Some Christians say the current charges of incitement unfairly smear Christianity. In the Christian Post (Aug. 6), Linda Harvey, president of Mission America, said people “have the right to oppose homosexuality for religious or other reasons without being called accessories to murder. The motive is still unknown; why engage in slanderous speculation?” The speculation is itself “bigotry ... wildly irresponsible, unjust and inaccurate.”

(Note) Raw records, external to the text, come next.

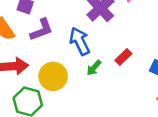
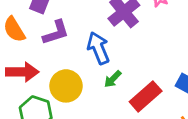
red rectangle: (123, 57) -> (146, 96), moved, size x1.6

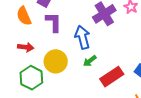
purple L-shape: (56, 33) -> (54, 22), turned -80
red arrow: (22, 72) -> (26, 47), size x0.7

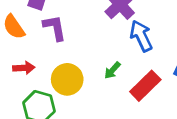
blue arrow: (82, 37) -> (141, 36), moved

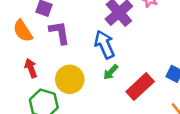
blue arrow: (141, 36) -> (105, 44), moved
red arrow: (24, 68) -> (31, 68), turned -108

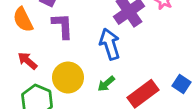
red arrow: (31, 68) -> (27, 61), turned -36
green arrow: (111, 72) -> (106, 84), moved

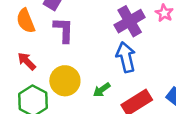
blue arrow: (110, 44) -> (126, 57), moved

Why blame the Orthodox? A recent Haaretz-Dialog poll has found that 46 percent of Israelis consider homosexuality a perversion while only 42 percent do not. In fact, less Orthodox Jews (44 percent) think it a perversion than do local Arabs (64 percent) or Russian-speaking immigrants (57 percent). Maybe the killer is a secular Israeli; one of four (24 percent) secular Israelis believe homosexuality a perversion, too.
In Yediot Ahronot (Aug. 3), Michel Dor, who is neither gay nor religious, wonders if the killer was a jilted lover, “maybe someone who wasn’t loved back? Or maybe a mentally unstable individual who decided to take action?”

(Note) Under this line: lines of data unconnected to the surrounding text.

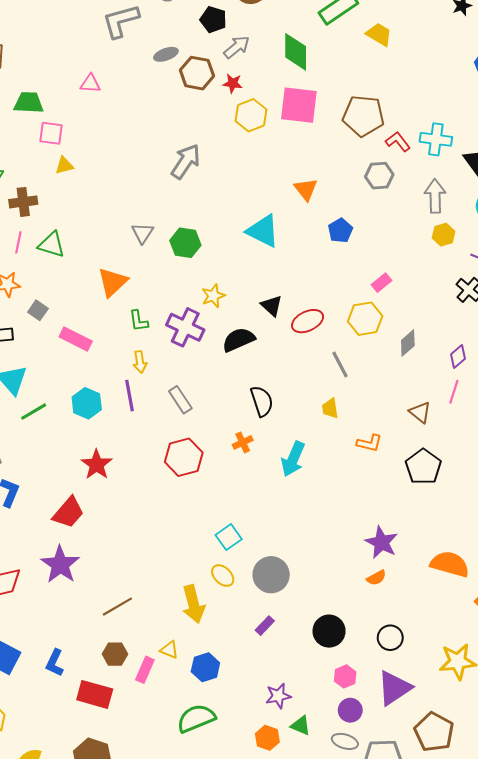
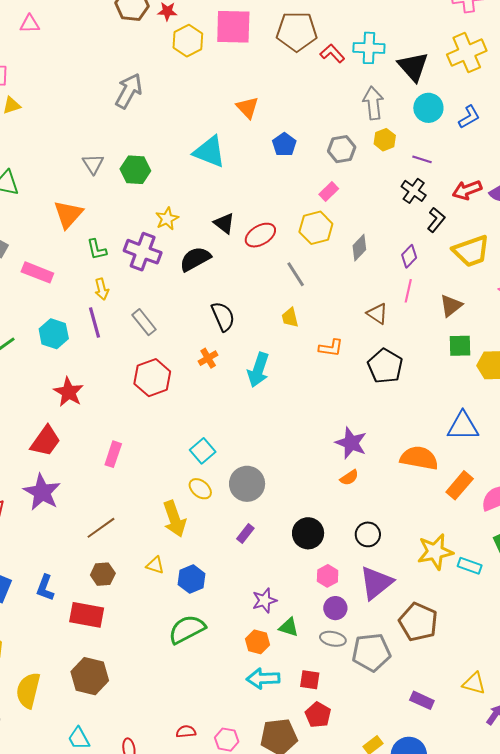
gray hexagon: (379, 176) -> (342, 149), moved
pink rectangle: (145, 670) -> (113, 454), moved

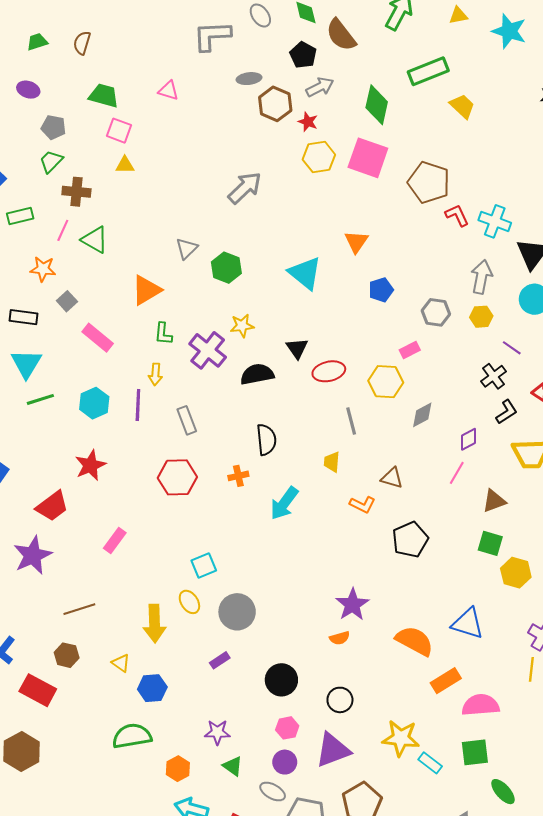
brown triangle: (377, 314) -> (392, 478), moved, turned -35
orange hexagon: (258, 642) -> (178, 769), moved

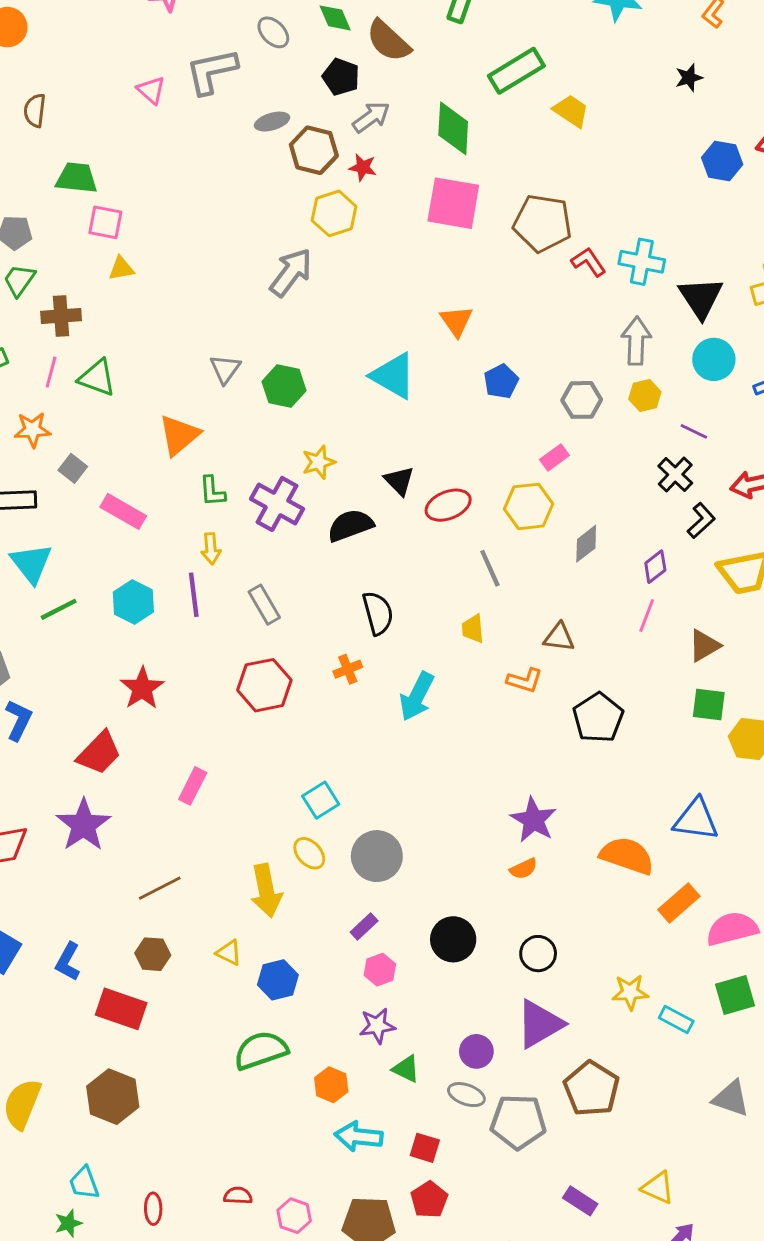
pink triangle: (168, 91) -> (151, 90), moved, turned 35
yellow hexagon: (319, 157) -> (334, 213), moved
pink hexagon: (287, 728) -> (380, 970), moved
yellow star: (401, 738) -> (630, 992), size x0.7

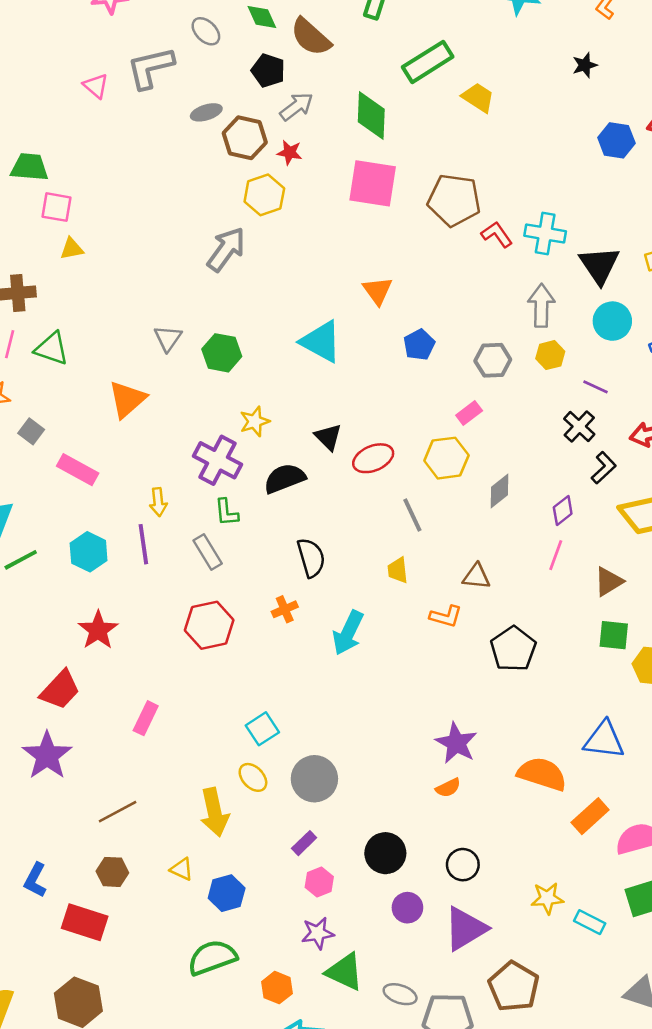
green L-shape: (212, 491) -> (226, 512), moved
purple circle: (476, 1051) -> (407, 908), moved
green triangle: (406, 1069) -> (345, 972), size x1.5

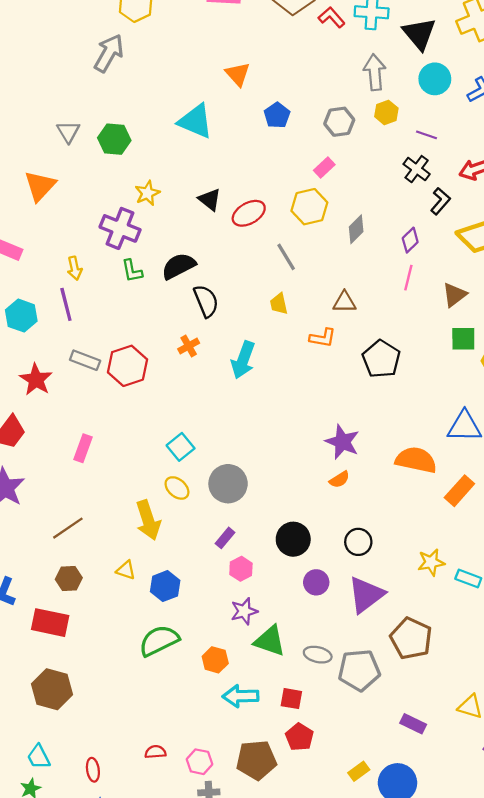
black semicircle: (285, 478) -> (179, 266), moved
gray rectangle: (208, 552) -> (85, 360), moved, turned -32

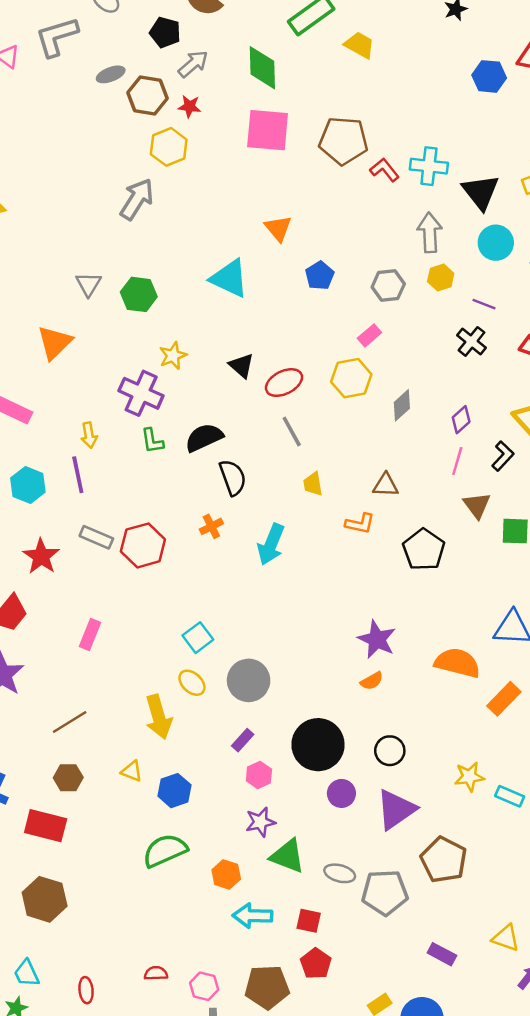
black L-shape: (440, 201) -> (503, 456), moved
gray line: (286, 257) -> (292, 431), moved
brown triangle: (454, 295) -> (477, 505), moved, turned -32
black circle: (293, 539) -> (318, 745), size x1.4

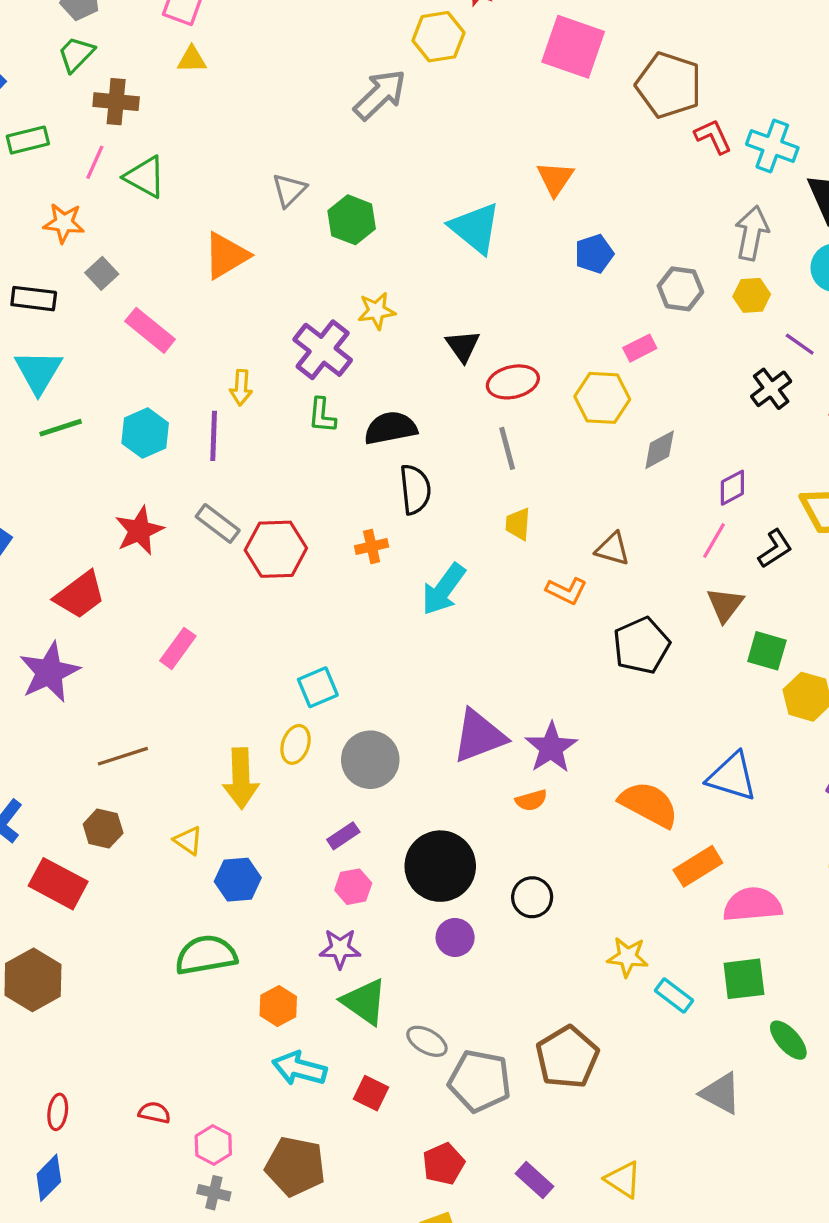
yellow ellipse: (192, 683) -> (296, 744), turned 52
purple triangle: (396, 809) -> (479, 736), moved
red pentagon: (316, 964) -> (443, 1164), moved

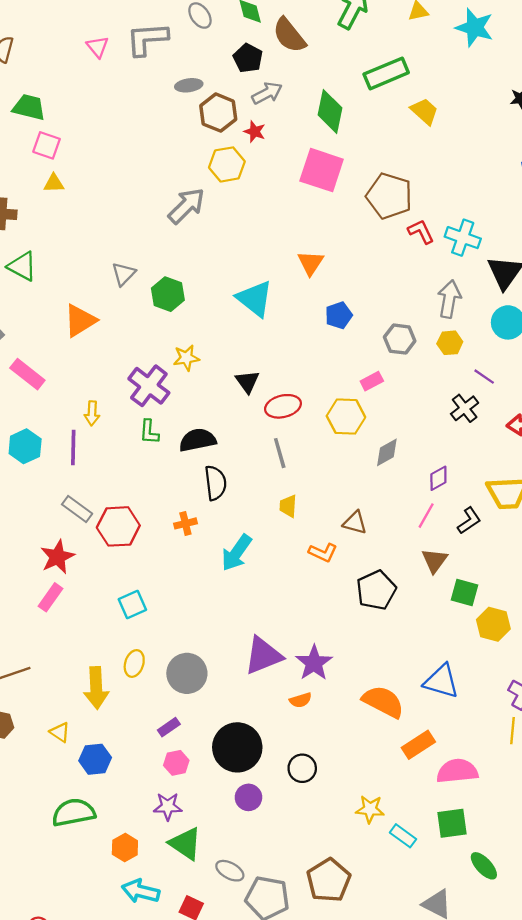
red star: (139, 531) -> (57, 557), moved
cyan square: (318, 687) -> (132, 604), moved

If someone were to shoot up a shul or yeshiva, “and there was uncertainty in respect to the perpetrator,” asks Dor, “who would the religious community have to blame? Members of Meretz? The radical left?”
Yediot Ahronot (Aug. 4) headlined an Orthodox complaint: “Haredi Public Used As Punching Bag.” Moshe Glasner, editor of the Kikar HaShabbat website, said Israel is experiencing “an unprecedented incitement campaign against the haredim.”
The Jerusalem Post (Aug. 2) also sensed something was wrong. Their editorial said, “Some in the media and in the political establishment have jumped to the conclusion that the rampage was motivated by homophobia.... We reserve judgment...”
Imagine that. That’s what old-fashioned journalists – and rabbis, for that matter -- used to do before they had the facts. They reserved judgment.
Said the Jerusalem Post, “it is important to maintain perspective. Whoever did it — gay or straight, observant or secular — was a wild weed and not indicative of their community.”
In any case, Israeli gays “are not oppressed,” said the Jerusalem Post. “Same-sex couples can today legally adopt children. Gay marriages abroad can be registered as legal in Israel ... Contrast the situation in Israel to gay life in neighboring Arab and Moslem countries.”
If anyone is persecuted in Tel Aviv it is the ultra-Orthodox, which may explain the rush to judgment. The Los Angeles Times (Aug. 6) noticed that secular Jews in one Tel Aviv neighborhood “organized a campaign to drive the haredim out,” the secular anger aimed even at the genial Lubavitchers.
Back in the spring, Haaretz headlined (May 14), “Anti-Semitism is Rearing Its Head in Tel Aviv;” anti-Orthodoxy, to be more exact.
Gideon Levy, writing in Haaretz, noted that “the entry of a handful of ultra-Orthodox Jews to [one] lovely, modest and tranquil neighborhood has provoked an unlovely wave of racism, tearing the thin veil of openness and liberality from this seemingly left-wing community. If anyone were to behave this way toward Israeli Arabs, the residents might raise a hue and cry, but when it comes to haredim the gloves are off because attacking the ‘blacks’ is the fashion.”
Haredim, he writes, are “the punching bag of the left. What nationalist Israelis do to the Arabs, the left does to the ultra-Orthodox. There’s no difference. Demonization, dehumanization, scare tactics and the sowing of hatred. Hatred of the Other is the same, whether the Other’s name is Mohammed or Leibele, whether he wears a kaffiyeh or a shtreimel. It makes no difference whether the racist is an Arab-hating Kahanist or a Haredim-hating leftist: He is still a racist.”